Item 3. (Z0207503) Deer Park Ranch, Ltd.'s request for CUP
for Land Alteration in an AGR zone retaining the existing CUP for a Tower on
10.74 acres located on the south side of US 192, which was recommended for approval
by the P&Z Board with the understanding that the required 50-foot setback
from property line does not apply.
Commissioner Carlson inquired if the proposed zoning is for land alteration only; with Mr. Enos responding yes.
Motion by Commissioner Colon, seconded by Commissioner O'Brien, to approve Item 3 as recommended by the P&Z Board. Motion carried and ordered unanimously.

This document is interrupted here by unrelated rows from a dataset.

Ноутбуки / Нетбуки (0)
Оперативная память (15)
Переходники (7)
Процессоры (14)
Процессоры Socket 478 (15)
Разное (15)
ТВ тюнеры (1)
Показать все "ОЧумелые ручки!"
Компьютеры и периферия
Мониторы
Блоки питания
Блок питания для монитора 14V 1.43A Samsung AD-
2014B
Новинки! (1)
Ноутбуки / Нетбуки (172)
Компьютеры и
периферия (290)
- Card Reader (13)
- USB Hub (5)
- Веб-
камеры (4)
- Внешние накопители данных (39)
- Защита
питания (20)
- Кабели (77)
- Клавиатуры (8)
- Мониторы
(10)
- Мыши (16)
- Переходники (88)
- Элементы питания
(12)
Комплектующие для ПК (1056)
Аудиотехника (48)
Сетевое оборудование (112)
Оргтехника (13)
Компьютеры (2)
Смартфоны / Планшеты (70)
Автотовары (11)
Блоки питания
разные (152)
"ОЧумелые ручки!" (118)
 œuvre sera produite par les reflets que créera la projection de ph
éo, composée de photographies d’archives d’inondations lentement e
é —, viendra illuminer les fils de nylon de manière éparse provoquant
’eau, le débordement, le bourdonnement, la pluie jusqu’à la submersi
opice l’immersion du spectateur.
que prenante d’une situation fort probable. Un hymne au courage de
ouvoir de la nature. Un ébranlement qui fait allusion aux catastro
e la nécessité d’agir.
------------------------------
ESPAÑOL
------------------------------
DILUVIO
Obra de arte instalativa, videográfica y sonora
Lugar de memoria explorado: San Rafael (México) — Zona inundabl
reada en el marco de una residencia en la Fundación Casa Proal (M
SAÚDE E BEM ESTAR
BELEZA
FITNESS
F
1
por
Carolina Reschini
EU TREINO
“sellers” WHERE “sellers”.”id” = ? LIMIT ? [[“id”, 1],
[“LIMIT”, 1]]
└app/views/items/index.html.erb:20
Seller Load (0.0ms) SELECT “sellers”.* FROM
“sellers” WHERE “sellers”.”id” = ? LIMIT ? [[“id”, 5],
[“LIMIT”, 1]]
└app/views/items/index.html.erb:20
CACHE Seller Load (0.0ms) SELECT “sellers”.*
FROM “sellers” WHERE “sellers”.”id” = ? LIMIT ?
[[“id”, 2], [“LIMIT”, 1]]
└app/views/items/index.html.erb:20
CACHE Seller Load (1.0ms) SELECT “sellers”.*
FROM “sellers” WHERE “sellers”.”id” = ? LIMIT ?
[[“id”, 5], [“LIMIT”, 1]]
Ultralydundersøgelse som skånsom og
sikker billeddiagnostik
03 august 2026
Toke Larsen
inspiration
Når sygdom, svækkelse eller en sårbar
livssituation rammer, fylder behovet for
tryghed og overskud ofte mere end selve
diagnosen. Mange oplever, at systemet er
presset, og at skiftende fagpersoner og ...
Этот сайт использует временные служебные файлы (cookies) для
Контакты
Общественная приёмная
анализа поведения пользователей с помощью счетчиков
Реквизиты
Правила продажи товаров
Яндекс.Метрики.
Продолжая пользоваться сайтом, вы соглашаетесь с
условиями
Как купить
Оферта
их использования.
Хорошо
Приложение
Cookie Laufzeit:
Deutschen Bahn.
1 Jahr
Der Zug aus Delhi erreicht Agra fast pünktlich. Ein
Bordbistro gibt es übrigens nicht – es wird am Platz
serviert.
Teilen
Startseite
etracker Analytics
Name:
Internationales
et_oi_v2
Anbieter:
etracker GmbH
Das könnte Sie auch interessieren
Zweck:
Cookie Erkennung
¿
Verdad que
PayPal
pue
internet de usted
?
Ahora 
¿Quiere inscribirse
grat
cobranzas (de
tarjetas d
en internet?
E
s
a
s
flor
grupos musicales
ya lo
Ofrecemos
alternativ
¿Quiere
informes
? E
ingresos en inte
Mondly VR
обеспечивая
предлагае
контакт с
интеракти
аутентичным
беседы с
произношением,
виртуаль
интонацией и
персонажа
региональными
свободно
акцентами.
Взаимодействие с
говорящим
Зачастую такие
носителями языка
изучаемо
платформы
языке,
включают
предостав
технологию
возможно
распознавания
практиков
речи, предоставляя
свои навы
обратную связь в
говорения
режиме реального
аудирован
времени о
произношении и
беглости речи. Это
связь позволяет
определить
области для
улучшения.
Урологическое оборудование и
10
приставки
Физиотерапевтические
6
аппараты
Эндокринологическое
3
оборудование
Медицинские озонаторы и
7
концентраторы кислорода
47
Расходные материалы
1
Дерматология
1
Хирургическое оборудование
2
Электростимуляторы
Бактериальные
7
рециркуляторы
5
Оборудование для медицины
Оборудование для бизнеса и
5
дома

PUBLIC HEARING, RE: TABLED ITEM OF MAY 6, 2002 PLANNING AND ZONING
HEARING
Commissioner Scarborough called for the public hearing to consider the tabled item of the May 6, 2002 Planning and Zoning meeting, as follows:
Item 2. (Z0205401) Dianne M. Cullen and Desiree M. Webber's request for Small Scale Plan Amendment (02S.5) to change from Neighborhood Commercial to Community Commercial, and change zoning from GU to BU-2 on 1.97 acres located on the south side of Freeman Lane, which was recommended for approval by the P&Z Board and the Local Planning Agency.
Commissioner Carlson stated Ms. Webber and Ms. Cullen came forward at the last zoning meeting to pursue BU-2 zoning in an area that appeared to be compatible; she has been in discussion with various people in the area, including Mr. Stephens and Mr. Johnson; Mr. Johnson's property is currently zoned GU; and Mr. Stephens is on hold for a building permit. She stated the discussion ensued on what could be done with a binding development plan to make all parties happy; Animal Services inspected the area, and had some health issues; and some of those things have to be remedied. She stated Mr. Stephens would have liked the dogs to be behind the house because of noise factors; the issue came up concerning dogs getting loose and how to identify fencing that will guarantee the dogs will stay on the property, if the Board allows the BU-2 zoning; and those issues will require additional time to look into. She stated they looked at the possibility of keeping residential zoning and making part BU-2; but it would not work out as well for Ms. Webber; and it would be better to do BU-2 with a binding development plan. She stated they need to develop the binding development plan more and come to some agreement by all parties; there was a lot of support for Ms. Webber's establishment last time; but it is also necessary to consider the property rights of those who surround her. She stated in order to get animal licensing, Ms. Webber needs the proper zoning; she has a certain number of animals on the property; and the Board needs to determine the number of animals that should be on the property. She inquired if there is no limitation on animals in BU-2; with Mr. Enos responding there is no limitation in the Zoning Code. Commissioner Carlson stated in BU-2 it is possible to put a pet kennel; Ms. Webber has pens that are fenced in so that the dogs can be let out in different penned area; and unfortunately there are accounts of animals getting out, so she needs more time to develop the binding development plan to make sure the facility would be secure and that some of the issues that have been brought up have been resolved.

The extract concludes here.